Two businessmen in Versace suits, carrying briefcases, approach the counter. Quite dapper, if Wayne was in the mood to compliment. However, the two businessmen are different in size, more Mr Big and Mr Small. Mr Small starts ordering. He is middle aged, with a little goatee. If anything with his physique and appearance you could have mistaken him for Ricky Gervais. He doesn’t bother to look at Wayne, just faces the other businessman. He speaks.

“He looks like an idiot”.

Wayne looks at Mr Small, confused. “Excuse me?”

“Yeah I said, idiot. Couldn’t you hear me?” retorts Mr Small.
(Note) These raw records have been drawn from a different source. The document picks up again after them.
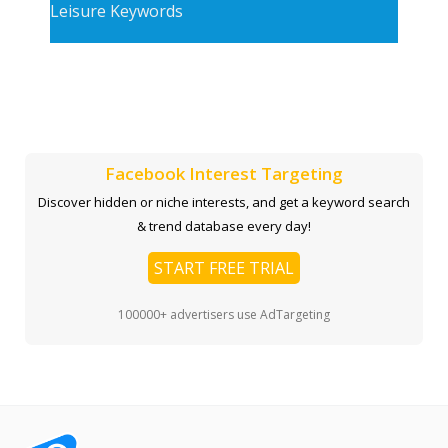
Leisure Keywords
Facebook Interest Targeting
Discover hidden or niche interests, and get a keyword search
& trend database every day!
START FREE TRIAL
100000+ advertisers use AdTargeting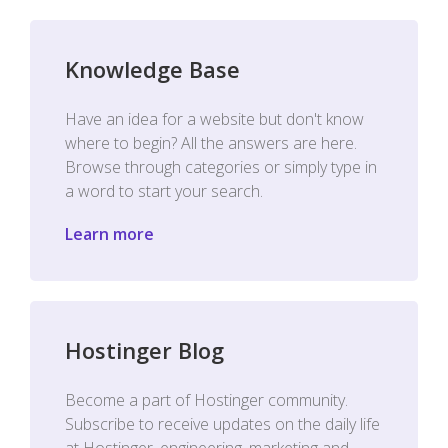
Knowledge Base
Have an idea for a website but don't know
where to begin? All the answers are here.
Browse through categories or simply type in
a word to start your search.
Learn more
Hostinger Blog
Become a part of Hostinger community.
Subscribe to receive updates on the daily life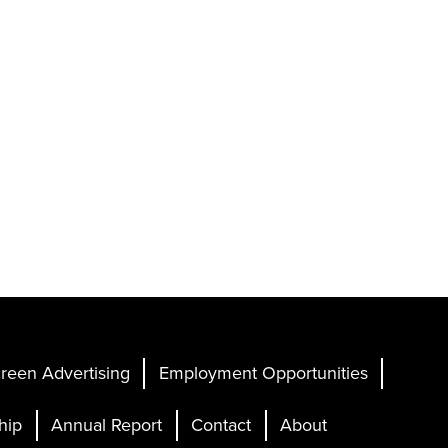
reen Advertising
Employment Opportunities
hip
Annual Report
Contact
About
Wayne can’t believe his luck. Replace one knobhead with another. Must have been a bad person in a former life. Keep calm, keep calm, Wayne. He flashes that fake smile, again.

“I’m sorry, can I take your order, sir?

Mr Small pulls a face, “What?”

Keep calm and carry on.

“Can I-

Mr Small cuts Wayne short by raising his index finger

“I heard you the first time. I’ll have a cheeseburger. No fries and whatever other shit you’re going to offer”

Mr Big looks to be the same age as Wayne. Better looking than his shitty counterpart. Tall, dark hair, more like someone out of the Hollyoaks ensemble. He smiles but remains silent. Mr Small taps his watch.

“I’d like this done today”.

Oh, no he didn’t!

Wayne is fuming. He turns around and grabs the first burger he can find. He can still hear Mr Small rabbiting on to Mr Big.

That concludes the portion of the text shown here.